**TASK OBJECTIVE**
The entries below must be restated word for word.

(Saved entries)
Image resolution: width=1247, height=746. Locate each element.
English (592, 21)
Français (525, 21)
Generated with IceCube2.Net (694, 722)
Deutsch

**ANSWER SECTION**
Image resolution: width=1247, height=746. Locate each element.
English (592, 21)
Français (525, 21)
Generated with IceCube2.Net (694, 722)
Deutsch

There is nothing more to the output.